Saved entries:
┄┄┄┄┄┄┄┄┄┄┄┄┄┄┄┄┄┄┄┄

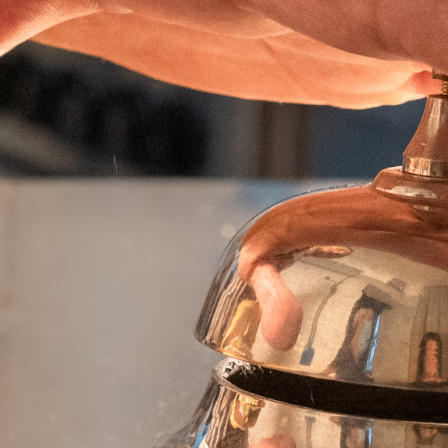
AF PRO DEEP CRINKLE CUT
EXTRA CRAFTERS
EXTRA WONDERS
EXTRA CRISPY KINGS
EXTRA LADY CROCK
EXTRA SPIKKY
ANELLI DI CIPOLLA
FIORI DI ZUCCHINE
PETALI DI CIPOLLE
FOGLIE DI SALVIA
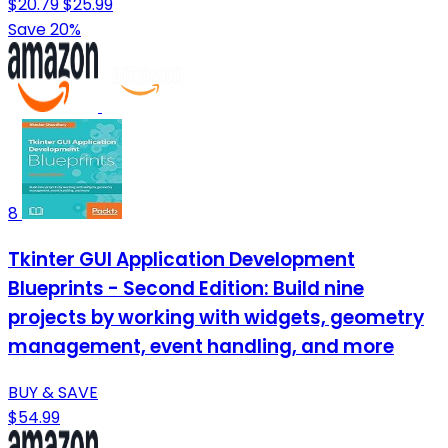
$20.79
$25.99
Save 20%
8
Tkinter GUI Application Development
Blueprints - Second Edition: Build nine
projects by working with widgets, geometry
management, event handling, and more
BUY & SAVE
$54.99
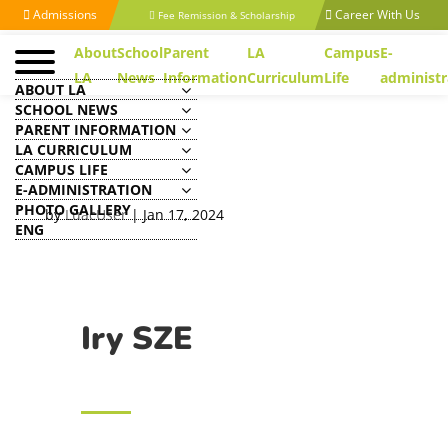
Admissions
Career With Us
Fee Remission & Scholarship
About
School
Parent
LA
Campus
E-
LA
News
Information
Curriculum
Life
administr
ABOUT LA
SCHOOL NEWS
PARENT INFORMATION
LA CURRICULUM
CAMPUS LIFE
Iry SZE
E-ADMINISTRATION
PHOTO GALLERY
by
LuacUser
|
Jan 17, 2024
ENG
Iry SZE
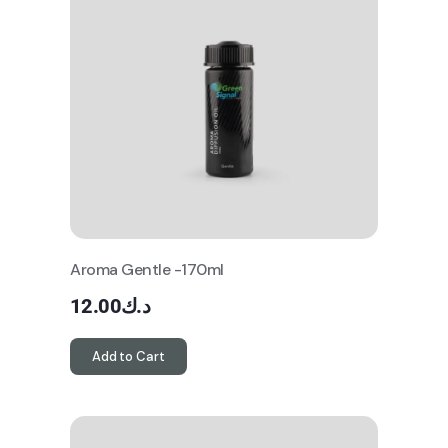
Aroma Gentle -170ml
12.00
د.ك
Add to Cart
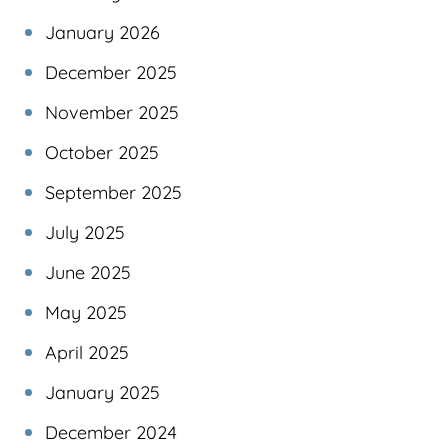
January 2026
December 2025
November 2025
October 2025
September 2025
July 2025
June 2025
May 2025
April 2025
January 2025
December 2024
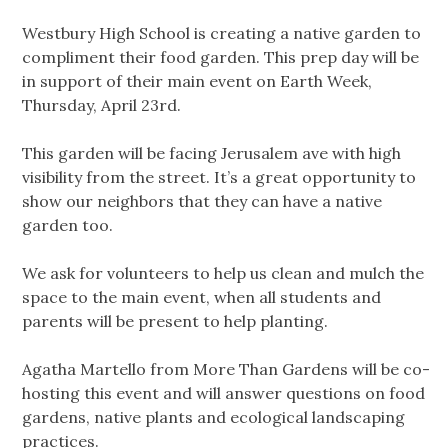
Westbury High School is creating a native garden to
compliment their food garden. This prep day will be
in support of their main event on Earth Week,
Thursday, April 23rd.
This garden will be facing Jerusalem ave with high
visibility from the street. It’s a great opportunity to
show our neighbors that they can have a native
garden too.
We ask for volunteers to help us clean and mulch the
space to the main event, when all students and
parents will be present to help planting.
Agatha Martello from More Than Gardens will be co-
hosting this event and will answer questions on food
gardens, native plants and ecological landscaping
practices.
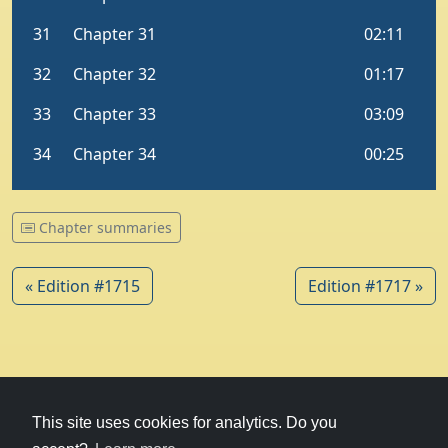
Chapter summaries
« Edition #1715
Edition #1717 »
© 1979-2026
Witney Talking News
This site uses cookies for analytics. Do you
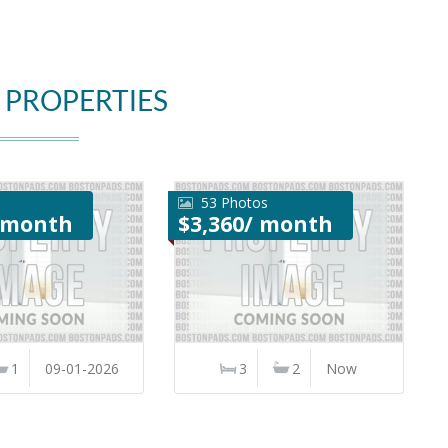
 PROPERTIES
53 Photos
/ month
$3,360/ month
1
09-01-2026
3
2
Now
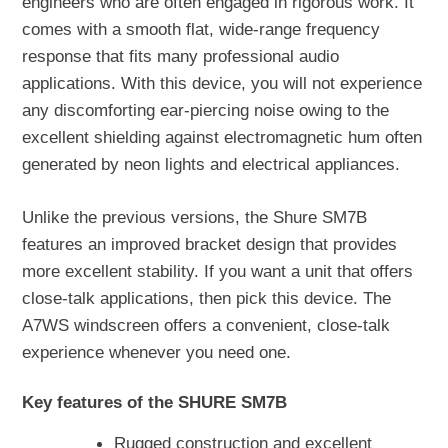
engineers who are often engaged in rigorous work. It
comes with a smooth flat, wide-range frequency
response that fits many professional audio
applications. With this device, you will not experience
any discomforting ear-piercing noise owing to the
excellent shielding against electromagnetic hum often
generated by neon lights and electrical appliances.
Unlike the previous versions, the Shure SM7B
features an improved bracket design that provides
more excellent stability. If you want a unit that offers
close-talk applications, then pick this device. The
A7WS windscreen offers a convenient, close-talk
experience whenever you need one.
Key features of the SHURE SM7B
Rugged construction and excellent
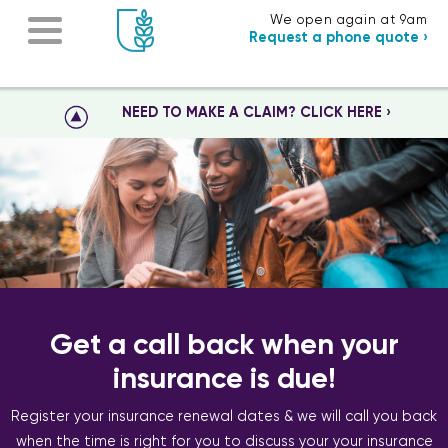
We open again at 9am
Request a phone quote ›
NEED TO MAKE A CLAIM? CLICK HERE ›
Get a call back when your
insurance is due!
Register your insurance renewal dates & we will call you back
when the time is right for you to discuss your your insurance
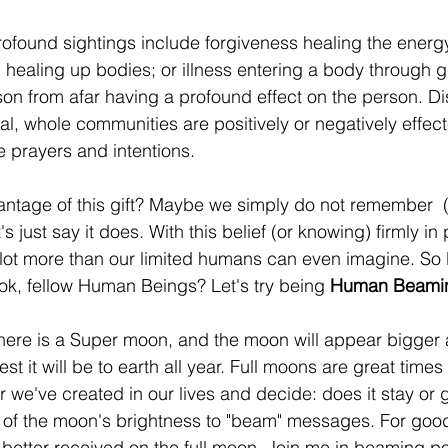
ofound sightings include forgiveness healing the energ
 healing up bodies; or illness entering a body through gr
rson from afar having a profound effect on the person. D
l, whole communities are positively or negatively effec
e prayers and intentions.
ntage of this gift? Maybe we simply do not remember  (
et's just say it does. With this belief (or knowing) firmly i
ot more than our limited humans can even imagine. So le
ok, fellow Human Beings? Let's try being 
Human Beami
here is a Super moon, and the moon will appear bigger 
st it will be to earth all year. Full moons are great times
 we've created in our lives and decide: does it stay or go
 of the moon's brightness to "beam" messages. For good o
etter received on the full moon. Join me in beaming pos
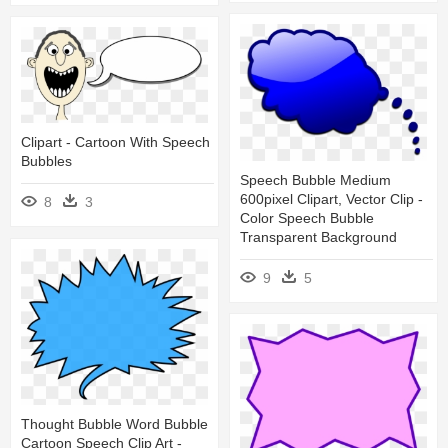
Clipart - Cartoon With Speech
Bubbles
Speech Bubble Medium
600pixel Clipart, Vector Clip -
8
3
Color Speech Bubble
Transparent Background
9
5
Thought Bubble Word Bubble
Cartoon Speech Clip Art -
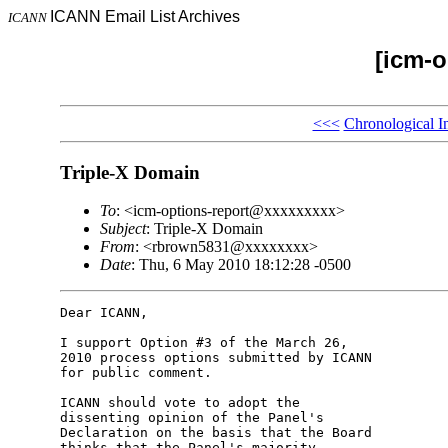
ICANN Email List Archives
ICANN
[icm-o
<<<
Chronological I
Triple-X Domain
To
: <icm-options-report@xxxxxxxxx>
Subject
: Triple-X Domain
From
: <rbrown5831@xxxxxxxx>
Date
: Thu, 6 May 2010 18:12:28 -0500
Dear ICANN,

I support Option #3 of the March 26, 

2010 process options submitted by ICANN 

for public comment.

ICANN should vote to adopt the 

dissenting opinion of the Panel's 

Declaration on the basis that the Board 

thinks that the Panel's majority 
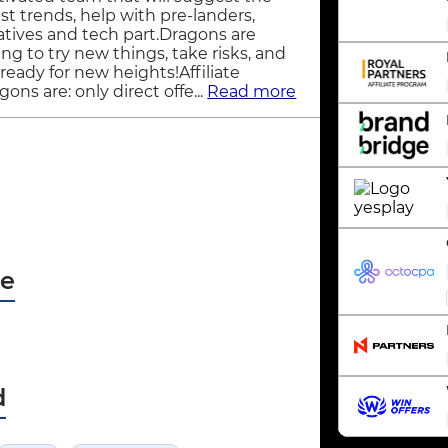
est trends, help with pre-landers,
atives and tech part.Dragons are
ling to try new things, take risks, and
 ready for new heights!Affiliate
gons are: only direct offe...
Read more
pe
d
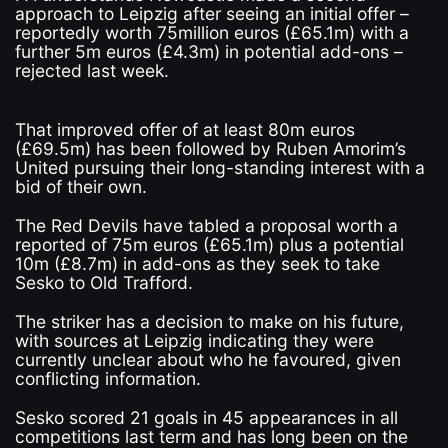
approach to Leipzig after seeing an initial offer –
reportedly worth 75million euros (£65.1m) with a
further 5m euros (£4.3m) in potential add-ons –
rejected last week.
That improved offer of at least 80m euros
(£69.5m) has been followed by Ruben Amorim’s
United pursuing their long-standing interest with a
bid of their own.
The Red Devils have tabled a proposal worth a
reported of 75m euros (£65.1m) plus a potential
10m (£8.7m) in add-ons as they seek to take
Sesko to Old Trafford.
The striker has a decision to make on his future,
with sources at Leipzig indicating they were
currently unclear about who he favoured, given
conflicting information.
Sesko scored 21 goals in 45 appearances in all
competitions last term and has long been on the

┄┄┄┄┄┄┄┄┄┄┄┄┄┄┄┄┄┄┄┄

◆ Task directions
Copy every line of the data where "your" is found.

◆ Completed task
Get a call back when your
Register your insurance renewal dates & we will call you back
when the time is right for you to discuss your your insurance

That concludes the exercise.